This process is Register Allocation, and it is arguably the single most important optimization a compiler performs. It is the critical bridge between the architecturally unfettered world of high-level language semantics and the brutally constrained, performance-critical world of machine code. For decades, the best solution to this NP-hard problem has been elegantly borrowed from a seemingly unrelated field: cartography. The technique is Graph Coloring.

The connection is profound. In map-making, you want to color adjacent countries with different colors to make boundaries clear. The question is: what is the smallest number of colors needed so that no two neighbors share the same hue? In register allocation, we want to assign different registers to variables that are “alive” at the same time—so that they don’t interfere with each other. The question is: what is the smallest number of registers needed so that no two interfering variables share the same register?

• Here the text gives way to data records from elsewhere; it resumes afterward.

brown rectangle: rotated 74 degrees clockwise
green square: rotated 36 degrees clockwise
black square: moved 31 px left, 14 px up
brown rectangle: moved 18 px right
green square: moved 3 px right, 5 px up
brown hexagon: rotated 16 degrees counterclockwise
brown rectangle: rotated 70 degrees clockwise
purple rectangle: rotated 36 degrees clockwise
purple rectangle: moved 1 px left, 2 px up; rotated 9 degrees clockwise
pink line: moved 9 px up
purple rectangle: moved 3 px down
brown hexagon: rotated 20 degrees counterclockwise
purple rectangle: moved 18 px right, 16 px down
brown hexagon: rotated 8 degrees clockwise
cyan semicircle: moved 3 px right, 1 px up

The mathematical structure is identical.

This blog post will demystify this elegant transfer of ideas. We will start from the concrete problem of register allocation, build the interference graph, and then walk through the classic Chaitin-Briggs algorithm. We will see why pure graph coloring fails in practice, and then dissect the state-of-the-art solution: Iterated Register Coalescing, a framework that combines coloring with copy propagation and spill heuristics. By the end, you will understand not just the theory, but the practical code that makes your compiler smart enough to squeeze an infinite program into a finite machine.

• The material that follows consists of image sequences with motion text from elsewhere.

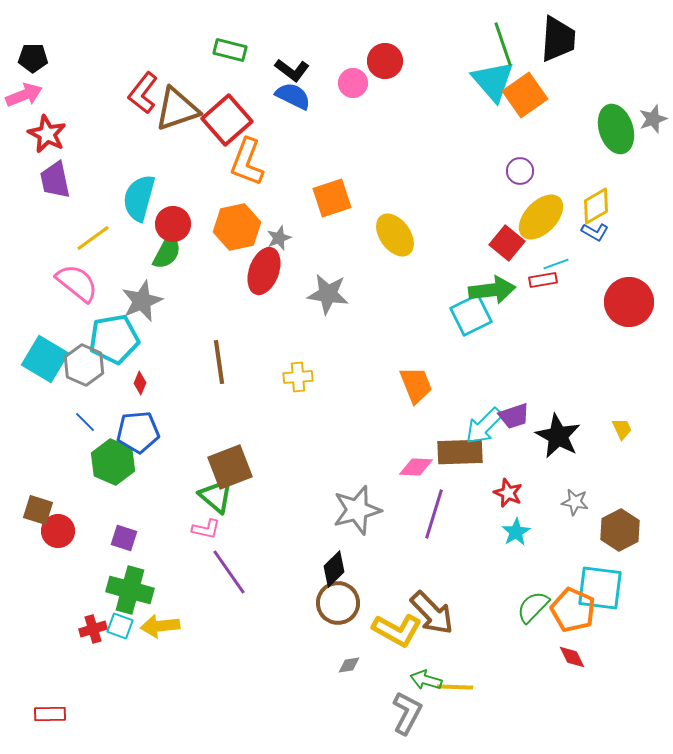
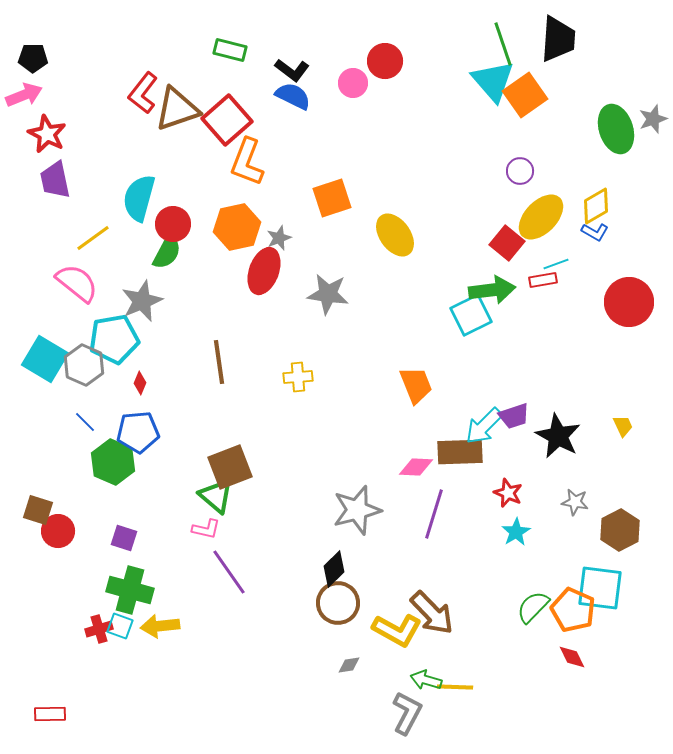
yellow trapezoid at (622, 429): moved 1 px right, 3 px up
red cross at (93, 629): moved 6 px right
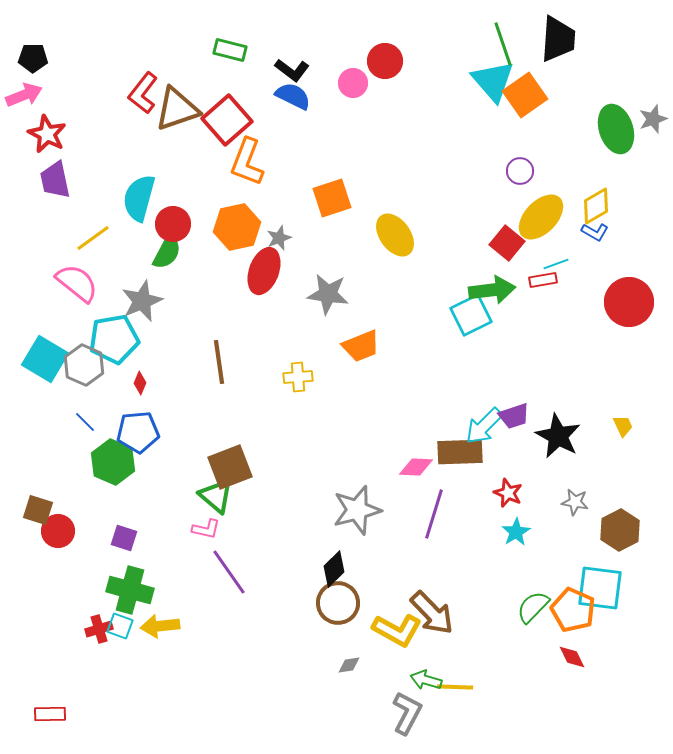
orange trapezoid at (416, 385): moved 55 px left, 39 px up; rotated 90 degrees clockwise
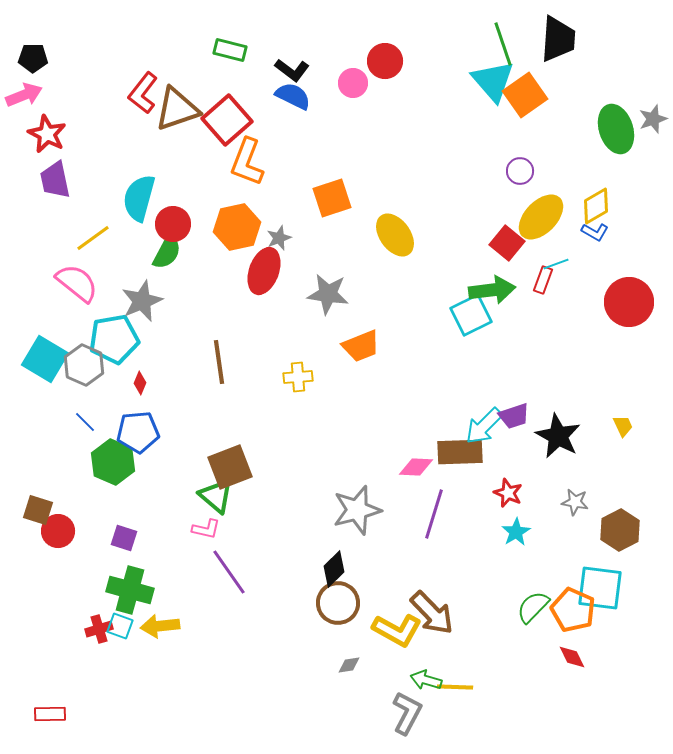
red rectangle at (543, 280): rotated 60 degrees counterclockwise
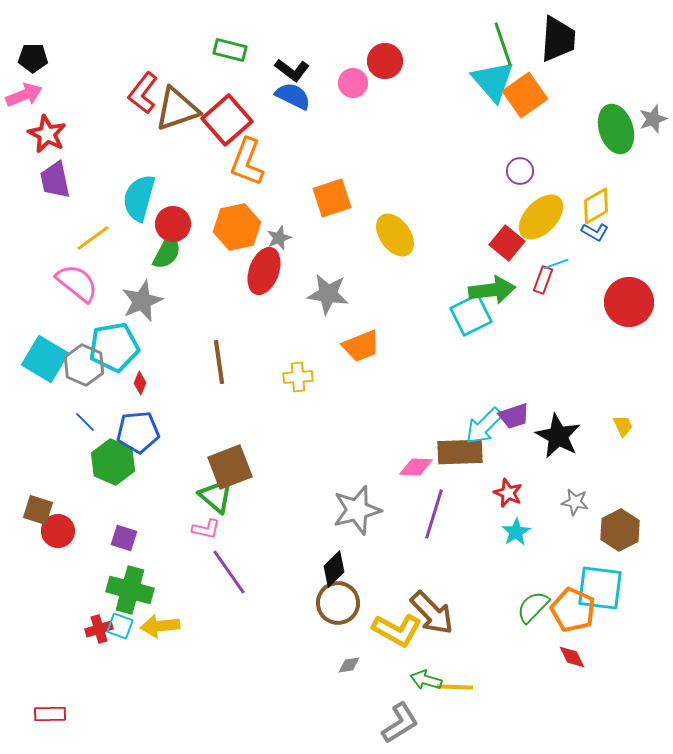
cyan pentagon at (114, 339): moved 8 px down
gray L-shape at (407, 713): moved 7 px left, 10 px down; rotated 30 degrees clockwise
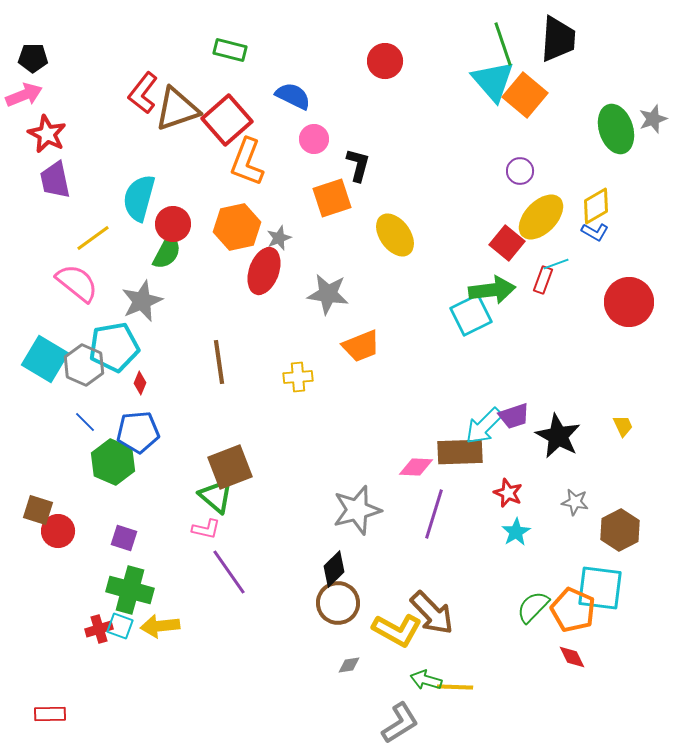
black L-shape at (292, 70): moved 66 px right, 95 px down; rotated 112 degrees counterclockwise
pink circle at (353, 83): moved 39 px left, 56 px down
orange square at (525, 95): rotated 15 degrees counterclockwise
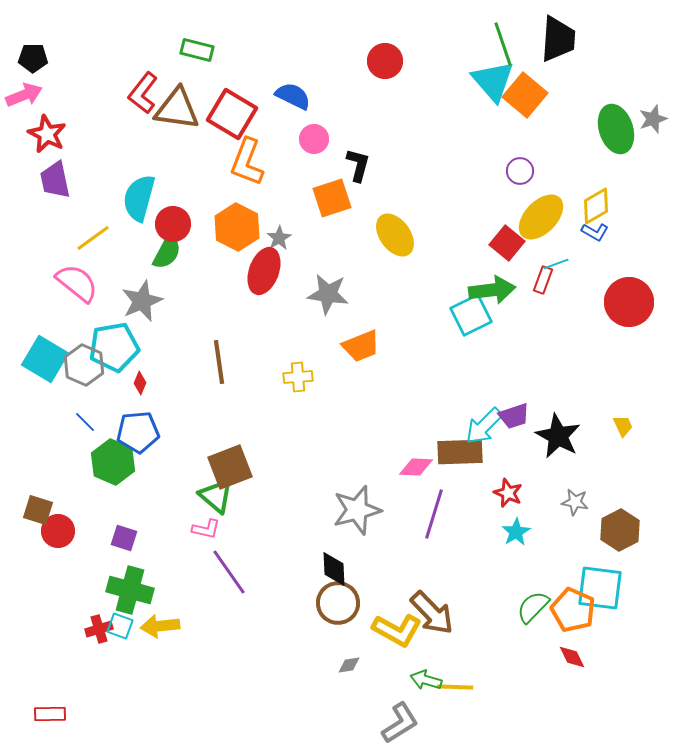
green rectangle at (230, 50): moved 33 px left
brown triangle at (177, 109): rotated 27 degrees clockwise
red square at (227, 120): moved 5 px right, 6 px up; rotated 18 degrees counterclockwise
orange hexagon at (237, 227): rotated 21 degrees counterclockwise
gray star at (279, 238): rotated 10 degrees counterclockwise
black diamond at (334, 569): rotated 48 degrees counterclockwise
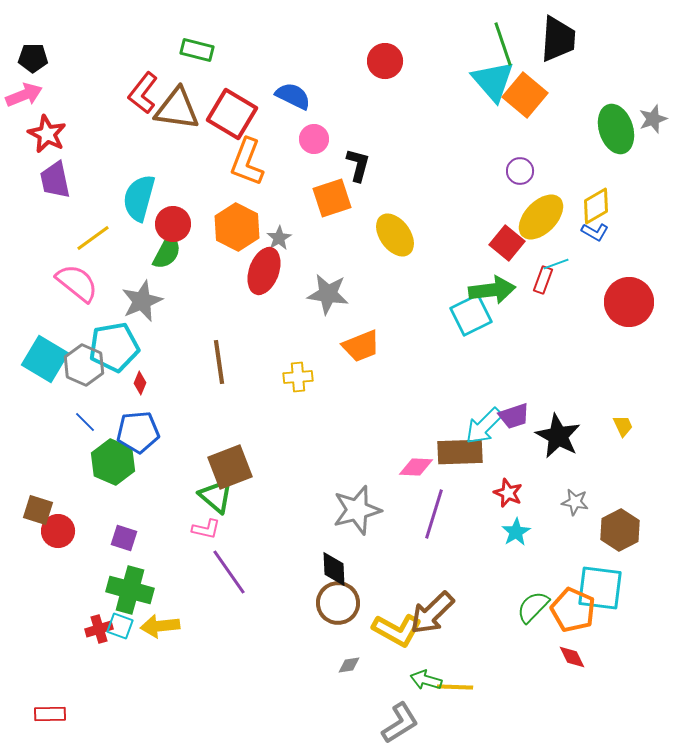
brown arrow at (432, 613): rotated 90 degrees clockwise
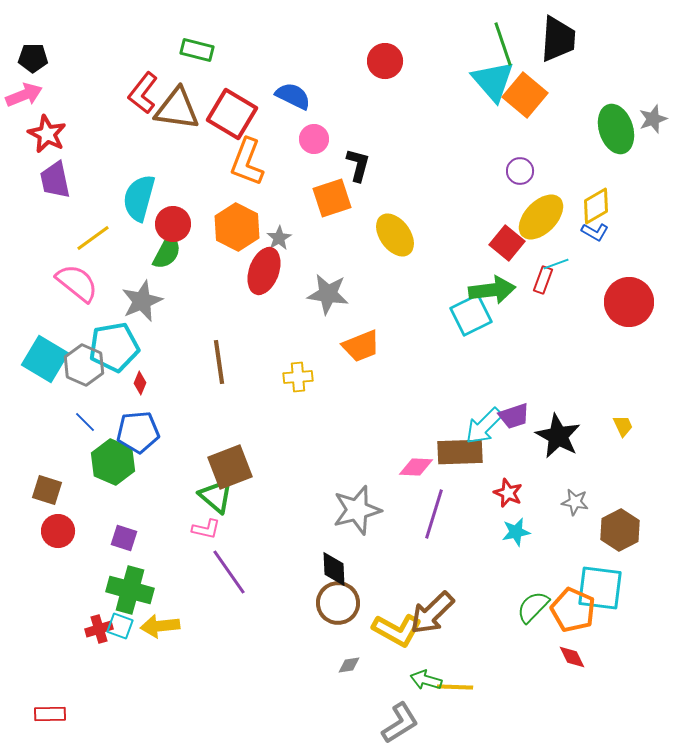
brown square at (38, 510): moved 9 px right, 20 px up
cyan star at (516, 532): rotated 20 degrees clockwise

1. The Problem: When Variables Collide

Before we can solve the puzzle, we must define its pieces. A compiler’s intermediate representation (IR) is a sea of virtual registers—temporary names that the compiler treats as if there were an infinite supply. The actual CPU has a small, fixed set of physical registers (e.g., %rax, %rbx on x86-64). The goal of register allocation is to map every virtual register to either a physical register or to a location in memory (the stack). Mapping to memory is called spilling, and it is a last resort because it introduces expensive loads and stores.

The core constraint is simple: two virtual registers cannot be assigned to the same physical register if their live ranges overlap.

What is a live range? A variable v is live at a point in the program if its current value will be read in the future. More formally, live range analysis tracks the set of instructions between a definition (a write to v) and its last use (a read of v). If two registers are both live at the same program point, they interfere.

Example 1: Simple Interference

Consider this pseudo-code:

// Virtual registers: %v1, %v2, %v3
1. %v1 = 5
2. %v2 = %v1 + 10  // %v1 is live here (read)
3. %v3 = %v2 * 2    // %v2 is live here (read)
4. return %v3       // %v3 is live here (read)

Let’s trace liveness:

After line 1, %v1 is live.
At line 2, we read %v1. After line 2, %v1 is no longer live (its last use was here). Now %v2 is live.
At line 3, we read %v2. After line 3, %v2 is dead. Now %v3 is live.
At line 4, we read %v3. After line 4, %v3 is dead.

Notice that the live ranges of %v1, %v2, and %v3 do not overlap. Therefore, we could assign all three to the same physical register (say %rax). The code would still work correctly because each value is written before the previous one is read. This is a trivial case.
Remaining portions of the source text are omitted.